● Activity: Transcribe all the data, leaving each word as it is.

● Data extract:
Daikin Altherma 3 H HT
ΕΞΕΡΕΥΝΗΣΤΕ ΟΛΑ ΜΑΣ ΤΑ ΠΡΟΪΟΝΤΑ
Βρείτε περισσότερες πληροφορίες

● Written response:
Daikin Altherma 3 H HT
ΕΞΕΡΕΥΝΗΣΤΕ ΟΛΑ ΜΑΣ ΤΑ ΠΡΟΪΟΝΤΑ
Βρείτε περισσότερες πληροφορίες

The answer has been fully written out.